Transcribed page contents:
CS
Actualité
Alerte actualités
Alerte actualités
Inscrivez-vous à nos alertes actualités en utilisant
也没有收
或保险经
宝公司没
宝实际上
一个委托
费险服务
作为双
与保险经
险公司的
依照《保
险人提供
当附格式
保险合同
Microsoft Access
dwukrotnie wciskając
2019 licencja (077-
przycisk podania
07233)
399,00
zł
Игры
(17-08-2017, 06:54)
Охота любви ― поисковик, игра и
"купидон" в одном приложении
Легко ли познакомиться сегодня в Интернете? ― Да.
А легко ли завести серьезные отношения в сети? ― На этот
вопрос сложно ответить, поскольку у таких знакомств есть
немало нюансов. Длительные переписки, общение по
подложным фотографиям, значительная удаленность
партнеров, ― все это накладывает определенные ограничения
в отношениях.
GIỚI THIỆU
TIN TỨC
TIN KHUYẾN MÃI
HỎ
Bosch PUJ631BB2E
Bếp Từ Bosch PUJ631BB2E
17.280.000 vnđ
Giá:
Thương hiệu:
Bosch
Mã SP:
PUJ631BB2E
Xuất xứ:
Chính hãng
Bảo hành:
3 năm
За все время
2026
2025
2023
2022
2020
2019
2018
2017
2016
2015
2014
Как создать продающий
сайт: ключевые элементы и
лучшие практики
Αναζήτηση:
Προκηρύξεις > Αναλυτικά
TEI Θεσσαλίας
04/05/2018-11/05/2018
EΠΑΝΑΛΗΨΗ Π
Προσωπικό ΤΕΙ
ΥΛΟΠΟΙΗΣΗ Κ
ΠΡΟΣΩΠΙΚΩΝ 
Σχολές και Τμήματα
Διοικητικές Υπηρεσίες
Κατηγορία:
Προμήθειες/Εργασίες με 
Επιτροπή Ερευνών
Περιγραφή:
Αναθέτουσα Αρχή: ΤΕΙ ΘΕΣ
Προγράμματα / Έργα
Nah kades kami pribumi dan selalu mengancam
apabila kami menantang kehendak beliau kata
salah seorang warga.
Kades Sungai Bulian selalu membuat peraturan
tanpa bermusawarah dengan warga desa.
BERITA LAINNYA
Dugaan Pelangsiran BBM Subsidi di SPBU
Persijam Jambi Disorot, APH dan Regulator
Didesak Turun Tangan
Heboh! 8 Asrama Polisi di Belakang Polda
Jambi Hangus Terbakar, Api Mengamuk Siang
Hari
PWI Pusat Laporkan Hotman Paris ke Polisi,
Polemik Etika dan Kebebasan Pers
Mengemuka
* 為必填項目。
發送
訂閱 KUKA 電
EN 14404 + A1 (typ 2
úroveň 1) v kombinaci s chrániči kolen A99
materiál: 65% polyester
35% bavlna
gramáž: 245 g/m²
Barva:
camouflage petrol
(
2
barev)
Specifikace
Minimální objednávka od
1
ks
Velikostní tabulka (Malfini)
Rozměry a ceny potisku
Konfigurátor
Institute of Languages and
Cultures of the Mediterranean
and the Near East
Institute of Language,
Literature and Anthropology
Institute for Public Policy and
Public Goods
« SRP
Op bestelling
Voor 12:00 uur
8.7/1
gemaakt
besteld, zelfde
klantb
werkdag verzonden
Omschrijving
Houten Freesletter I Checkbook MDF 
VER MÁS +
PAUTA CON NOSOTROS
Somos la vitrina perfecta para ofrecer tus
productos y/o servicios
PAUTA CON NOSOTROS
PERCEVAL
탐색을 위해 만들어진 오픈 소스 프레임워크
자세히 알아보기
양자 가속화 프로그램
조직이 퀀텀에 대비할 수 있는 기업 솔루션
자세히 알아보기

PROBLEM REQUIREMENTS: Give only the lines from the one holding "Διοικητικές Υπηρεσίες" through the one holding "gramáž: 245 g/m²", each restated exactly as it appears above.

EXERCISE ANSWER:
Διοικητικές Υπηρεσίες
Κατηγορία:
Προμήθειες/Εργασίες με 
Επιτροπή Ερευνών
Περιγραφή:
Αναθέτουσα Αρχή: ΤΕΙ ΘΕΣ
Προγράμματα / Έργα
Nah kades kami pribumi dan selalu mengancam
apabila kami menantang kehendak beliau kata
salah seorang warga.
Kades Sungai Bulian selalu membuat peraturan
tanpa bermusawarah dengan warga desa.
BERITA LAINNYA
Dugaan Pelangsiran BBM Subsidi di SPBU
Persijam Jambi Disorot, APH dan Regulator
Didesak Turun Tangan
Heboh! 8 Asrama Polisi di Belakang Polda
Jambi Hangus Terbakar, Api Mengamuk Siang
Hari
PWI Pusat Laporkan Hotman Paris ke Polisi,
Polemik Etika dan Kebebasan Pers
Mengemuka
* 為必填項目。
發送
訂閱 KUKA 電
EN 14404 + A1 (typ 2
úroveň 1) v kombinaci s chrániči kolen A99
materiál: 65% polyester
35% bavlna
gramáž: 245 g/m²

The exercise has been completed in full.